Wanted, Known, Waxwork Exhibition, Dublin, closes Jan. 15th, for Alterations. Date of Reopening will be shortly announced. All artists booked to this date. Chas. A. James, Proprietor. Novelties, Write.

Era (1898) 8 January

At much the same time Edward Hughes was peddling another literary manifestation called Codology – his burlesque on mesmerism – in the variety theatres.

Copyright of a Burlesque. In the Chancery Division of the High Court of Justice an application was yesterday made to Mr. Justice North on behalf of Mr.

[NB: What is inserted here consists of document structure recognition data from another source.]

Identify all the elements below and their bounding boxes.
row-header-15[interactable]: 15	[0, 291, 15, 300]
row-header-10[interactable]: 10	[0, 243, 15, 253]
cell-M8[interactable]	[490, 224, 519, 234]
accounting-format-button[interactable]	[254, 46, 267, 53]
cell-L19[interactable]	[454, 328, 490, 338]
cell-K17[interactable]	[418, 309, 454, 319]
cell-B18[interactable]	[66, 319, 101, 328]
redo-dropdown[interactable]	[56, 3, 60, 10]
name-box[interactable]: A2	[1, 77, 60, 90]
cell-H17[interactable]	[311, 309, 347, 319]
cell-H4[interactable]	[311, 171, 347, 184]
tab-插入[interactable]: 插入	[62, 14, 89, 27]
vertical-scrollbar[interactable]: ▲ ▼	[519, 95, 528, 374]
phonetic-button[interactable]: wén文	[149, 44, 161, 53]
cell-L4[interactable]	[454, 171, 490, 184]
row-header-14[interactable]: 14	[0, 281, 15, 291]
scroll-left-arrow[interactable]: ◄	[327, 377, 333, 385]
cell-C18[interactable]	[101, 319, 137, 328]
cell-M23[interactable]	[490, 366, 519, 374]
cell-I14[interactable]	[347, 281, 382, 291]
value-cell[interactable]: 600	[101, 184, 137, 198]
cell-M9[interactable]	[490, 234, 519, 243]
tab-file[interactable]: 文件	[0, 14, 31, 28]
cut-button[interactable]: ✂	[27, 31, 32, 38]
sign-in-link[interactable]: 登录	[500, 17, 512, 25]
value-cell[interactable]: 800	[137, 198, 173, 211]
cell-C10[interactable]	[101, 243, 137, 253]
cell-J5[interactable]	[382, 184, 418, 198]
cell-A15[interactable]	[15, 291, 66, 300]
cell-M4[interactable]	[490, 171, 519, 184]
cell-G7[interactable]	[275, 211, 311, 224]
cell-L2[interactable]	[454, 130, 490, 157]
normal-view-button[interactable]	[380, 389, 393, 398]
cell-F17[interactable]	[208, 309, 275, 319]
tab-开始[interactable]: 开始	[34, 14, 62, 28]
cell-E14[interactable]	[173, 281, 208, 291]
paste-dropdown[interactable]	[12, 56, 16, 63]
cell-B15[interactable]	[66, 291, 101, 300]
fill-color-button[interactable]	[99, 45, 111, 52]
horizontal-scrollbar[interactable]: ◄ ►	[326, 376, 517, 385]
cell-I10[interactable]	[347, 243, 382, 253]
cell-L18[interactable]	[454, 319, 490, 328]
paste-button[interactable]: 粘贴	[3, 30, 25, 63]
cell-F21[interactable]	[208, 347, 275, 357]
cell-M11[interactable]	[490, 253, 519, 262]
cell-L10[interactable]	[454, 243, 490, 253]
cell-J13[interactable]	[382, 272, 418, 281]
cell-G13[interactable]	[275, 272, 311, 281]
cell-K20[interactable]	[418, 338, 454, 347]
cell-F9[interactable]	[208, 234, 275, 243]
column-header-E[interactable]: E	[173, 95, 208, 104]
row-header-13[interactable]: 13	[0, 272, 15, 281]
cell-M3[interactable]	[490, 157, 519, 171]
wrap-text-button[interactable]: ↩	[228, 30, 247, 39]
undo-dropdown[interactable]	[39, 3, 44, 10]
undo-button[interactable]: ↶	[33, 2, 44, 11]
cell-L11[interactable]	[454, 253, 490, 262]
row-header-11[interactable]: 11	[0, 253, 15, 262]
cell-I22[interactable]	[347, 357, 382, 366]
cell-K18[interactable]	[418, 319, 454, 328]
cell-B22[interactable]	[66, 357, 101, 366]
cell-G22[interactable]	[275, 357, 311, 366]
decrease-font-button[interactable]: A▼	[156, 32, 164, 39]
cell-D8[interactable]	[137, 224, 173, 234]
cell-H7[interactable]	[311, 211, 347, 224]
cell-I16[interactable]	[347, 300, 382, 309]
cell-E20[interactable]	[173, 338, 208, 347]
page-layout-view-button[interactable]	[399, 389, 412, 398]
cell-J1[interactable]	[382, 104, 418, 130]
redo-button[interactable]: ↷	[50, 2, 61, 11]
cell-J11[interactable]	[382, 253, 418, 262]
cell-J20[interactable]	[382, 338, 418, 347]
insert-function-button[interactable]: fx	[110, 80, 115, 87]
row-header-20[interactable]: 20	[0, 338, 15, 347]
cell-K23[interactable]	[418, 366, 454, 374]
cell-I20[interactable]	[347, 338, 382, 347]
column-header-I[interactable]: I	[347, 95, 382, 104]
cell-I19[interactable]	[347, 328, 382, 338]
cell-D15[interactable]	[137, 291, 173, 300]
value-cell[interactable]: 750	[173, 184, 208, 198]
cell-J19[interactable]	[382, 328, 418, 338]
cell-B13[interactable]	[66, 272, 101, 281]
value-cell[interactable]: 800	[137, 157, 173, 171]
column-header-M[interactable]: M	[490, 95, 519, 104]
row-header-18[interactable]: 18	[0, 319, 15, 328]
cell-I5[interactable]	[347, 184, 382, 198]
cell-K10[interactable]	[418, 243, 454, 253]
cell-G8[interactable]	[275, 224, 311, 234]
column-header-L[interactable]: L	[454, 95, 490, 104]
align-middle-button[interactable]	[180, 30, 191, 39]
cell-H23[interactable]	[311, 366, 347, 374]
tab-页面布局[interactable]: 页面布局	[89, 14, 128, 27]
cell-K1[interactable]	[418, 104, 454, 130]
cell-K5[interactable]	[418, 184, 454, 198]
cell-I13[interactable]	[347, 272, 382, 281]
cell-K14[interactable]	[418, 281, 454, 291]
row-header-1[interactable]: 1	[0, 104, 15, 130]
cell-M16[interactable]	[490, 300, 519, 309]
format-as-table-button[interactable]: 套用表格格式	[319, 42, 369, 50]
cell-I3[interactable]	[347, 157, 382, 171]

Edward Hughes, a music-hall artist, of Liverpool, to expunge an entry in the book of registry at Stationers’ Hall, whereby Harold Henri, a professional mesmerist, at Liverpool, was registered as the composer and author of a dramatic piece entitled ‘Codology’, or a burlesque on mesmerism.

Liverpool Mercury (1894) 22 June

Public amusements… Empire Palace Theatre… The Great Hughes in ‘Codology’.

Irish Times (1907) 6 February, p. 6

Both Hughes and Hartley kept the word in front of audiences both in Ireland and throughout the provinces of Britain. They must have helped the word’s emergence as a characteristic Irishism of the late nineteenth and early twentieth century.